We get to see Viktor Krum again, which serves multiple purposes: 1) because of Krum’s being present Harry remembers that Gregorovitch is the maker of Viktor’s wand (so that the wand-weighing scene in Goblet of Fire serves yet another purpose); 2) Krum identifies the symbol Xeno Lovegood is wearing as the mark of Grindelwald, which connects us again to the first book and the information on Dumbledore’s Chocolate Frog Card (which he said, in the fifth book, he hoped they wouldn’t take away from him!); and 3) Harry shows yet again how he feels about Ginny when he tells Viktor that “she’s seeing someone. Jealous type. Big bloke.

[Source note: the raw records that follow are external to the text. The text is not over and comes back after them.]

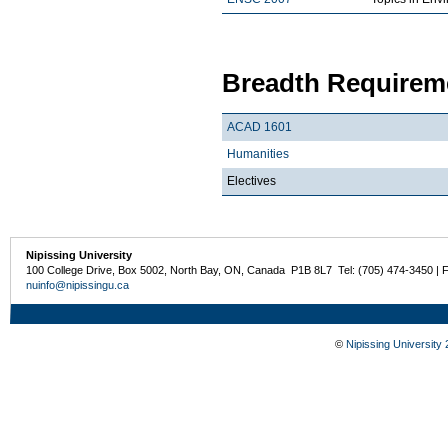
Breadth Requireme
ACAD 1601
Humanities
Electives
Nipissing University
100 College Drive, Box 5002, North Bay, ON, Canada P1B 8L7 Tel: (705) 474-3450 | 
nuinfo@nipissingu.ca
©
Nipissing University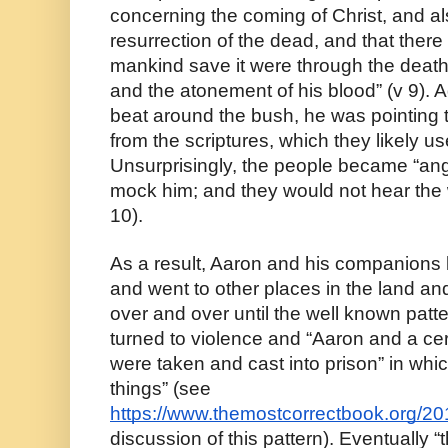
concerning the coming of Christ, and al
resurrection of the dead, and that there
mankind save it were through the death a
and the atonement of his blood” (v 9). A
beat around the bush, he was pointing th
from the scriptures, which they likely u
Unsurprisingly, the people became “ang
mock him; and they would not hear the 
10).
As a result, Aaron and his companions l
and went to other places in the land and 
over and over until the well known patt
turned to violence and “Aaron and a cer
were taken and cast into prison” in whi
things” (see 
https://www.themostcorrectbook.org/2
discussion of this pattern). Eventually “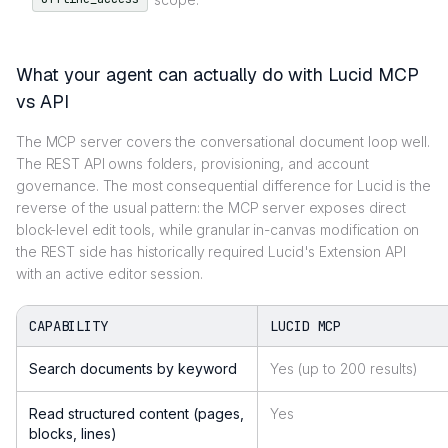
What your agent can actually do with Lucid MCP
vs API
The MCP server covers the conversational document loop well.
The REST API owns folders, provisioning, and account
governance. The most consequential difference for Lucid is the
reverse of the usual pattern: the MCP server exposes direct
block-level edit tools, while granular in-canvas modification on
the REST side has historically required Lucid's Extension API
with an active editor session.
CAPABILITY
LUCID MCP
Search documents by keyword
Yes (up to 200 results)
Read structured content (pages,
Yes
blocks, lines)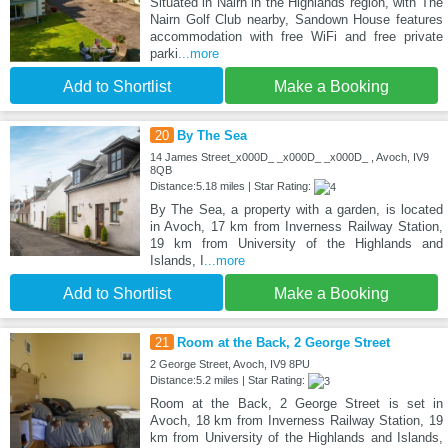
Situated in Nairn in the Highlands region, with The
Nairn Golf Club nearby, Sandown House features
accommodation with free WiFi and free private
parki
...more
Add to Shortlist
Make a Booking
20
By The Sea
14 James Street_x000D_ _x000D_ _x000D_ , Avoch, IV9
8QB
Distance:5.18 miles | Star Rating:
By The Sea, a property with a garden, is located
in Avoch, 17 km from Inverness Railway Station,
19 km from University of the Highlands and
Islands, I
...more
Add to Shortlist
Make a Booking
21
Room at the Back, 2 George Street
2 George Street, Avoch, IV9 8PU
Distance:5.2 miles | Star Rating:
Room at the Back, 2 George Street is set in
Avoch, 18 km from Inverness Railway Station, 19
km from University of the Highlands and Islands,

You wouldn’t want to cross him.” All of these statements are essentially true (even the part about her “seeing someone”—she’s spoken for, definitely, as long as Harry lives); Harry is also bigger than usual while Polyjuiced into “Cousin Barny”.
What a lovely idea, that rather than outshining everyone around her, as she usually does, on her wedding day Fleur’s radiance “beautified everyone it fell upon,” including making Bill “look as though he had never met Fenrir Greyback.”
Muriel’s comment about Ginny’s dress being “too low cut” seems like a not-too-subtle way of telling us that Ginny’s showing us some cleavage (it could possibly come off as prurient or vulgar if Harry thought about how low-cut her dress was); we do get the impression that Harry has noticed this, though, as Muriel’s saying this prompts Harry to remember spending time alone with her at Hogwarts (perhaps that “particularly happy hour” down by the lake). When Harry watches Ginny dance with Lee, he clearly wishes that he had her in his arms instead.
Ron’s appreciation of Luna shows that he is developing Harry’s ability, which he’s had for as long as we’ve known him, to have a female friend without overtones of romance. Harry has Hermione as one of his best friends; Ron may be able to relate to Luna in a similar way, and it’s doubtful that Hermione would be jealous, just as Ginny wasn’t at all jealous about Luna going to Slughorn’s party with Harry.
We also learn that Viktor’s grandfather was killed by Grindelwald and that he’s seen the mark on the wall at Durmstrang. While talking to Krum, Harry also realizes that he thought of Quidditch when he heard the name Gregorovitch because he associates Viktor with Quidditch.
When Harry is discussing Dumbledore with Elphias Doge, who denies that Dumbledore was involved in the Dark Arts in his youth, there are overtones of Harry finding out that his father was a bully and Sirius and Remus defending him. As with many of Ron’s accidentally truthful statements, Doge isn’t far from the mark when he says, sarcastically, “Oh, no doubt Ariana murdered her [Kendra].” Ariana was responsible for her mother’s death, but it was an accident. The account of Aberforth breaking Albus’s nose and Albus not defending himself against the accusation that it was his fault his sister was dead (and Albus not repairing his nose, ever) suggests that he did in fact feel guilty about this, similar to Sirius feeling guilty about James’s and Lily’s deaths and even saying, in the Shrieking Shack, that he had killed them. Albus Dumbledore seems to carry the burden of guilt over his sister’s death for the rest of his life, always remorseful over this; it is little wonder that he understands Snape’s remorse over Lily’s death.
Harry also discovers an important connection to Dumbledore: his family also lived in Godric’s Hollow. This does not make him happy, however, because Dumbledore never told him about this. It seems highly likely that this omission was simply so that he wouldn’t need to discuss his tragic family history, something that haunted him all his life. It may genuinely have never occurred to him that Harry would feel proud to have come from the same village as Dumbledore (even though the family moved there from another village).